Fondata nel XVII secolo dalla contessa Vittoria Colonna Henriquez-Cabrera, in quella campagna iblea la cui terra rossa è simbolo di estrema fertilità qualunque sia il frutto che ne deriva, Vittoria ha fatto innamorare Stefano Girelli ormai vent’anni fa.


La differenza sta nell’accento, perché lui, di famiglia da tre generazioni nel mondo del vino, qui ci è arrivato dal Trentino e qui è rimasto, restaurando e sistemando con la sorella Marina una vecchia struttura circondata da viti. Si appassiona, nel raccontare una storia di recupero di vitigni autoctoni e ricerca su una tipicità di secoli.
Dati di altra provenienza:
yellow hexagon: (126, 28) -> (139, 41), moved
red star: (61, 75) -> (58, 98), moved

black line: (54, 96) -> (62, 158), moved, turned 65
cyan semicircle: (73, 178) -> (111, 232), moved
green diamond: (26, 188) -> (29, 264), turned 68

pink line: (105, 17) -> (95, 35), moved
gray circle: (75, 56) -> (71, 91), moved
L’azienda, con i suoi 50 ettari dei quali 39 sono vitati, si trova a 240 metri sul livello del mare che dista una decina di chilometri.

Se fin dall’inizio si lavora su cloni locali di Frappato e Nero d’Avola perché «già dalla prima annata abbiamo capito che queste varietà si esprimevano con l’eleganza e la grazia di una ballerina e per questo abbiamo fatto precise scelte aziendali: lavorare intensamente in campagna e ridurre al minimo gli interventi in cantina», non mancano bacche bianche come il Grillo che è stato piantato successivamente, così come anche il Viognier, varietà alloctona che qui ha trovato una situazione agronomica ideale.
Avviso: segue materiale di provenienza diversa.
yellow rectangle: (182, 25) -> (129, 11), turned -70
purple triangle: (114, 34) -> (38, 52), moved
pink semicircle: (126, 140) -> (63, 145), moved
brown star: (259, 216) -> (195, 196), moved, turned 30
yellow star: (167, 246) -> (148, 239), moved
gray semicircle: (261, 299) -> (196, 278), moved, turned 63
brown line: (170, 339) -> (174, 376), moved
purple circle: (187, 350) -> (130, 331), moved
Olivi e aranci tra i filari, la terra rossa di Santa Tresa presenta un primo strato sabbioso ricco di minerali di circa 50/60 centimetri, tra 1 e 2 metri di roccia calcarea originata da vecchi fondali marini e da un mosso sottostante caratterizzato da un’alta presenza di argilla che crea una riserva idrica naturale trattenendo l’umidità. Il principio fondante della filosofia produttiva di Stefano Girelli è piuttosto chiaro: «da uve di qualità si può fare un vino cattivo ma da uve non all’altezza non si può fare vino buono». Ecco allora che le sue scelte si sono orientate alla sostenibilità, riducendo al minimo il lavoro in cantina e utilizzando pragmaticamente tecniche di vinificazione differenti, dalla tradizione di botti di rovere o barrique all’acciaio e all’esclusione dei solfiti.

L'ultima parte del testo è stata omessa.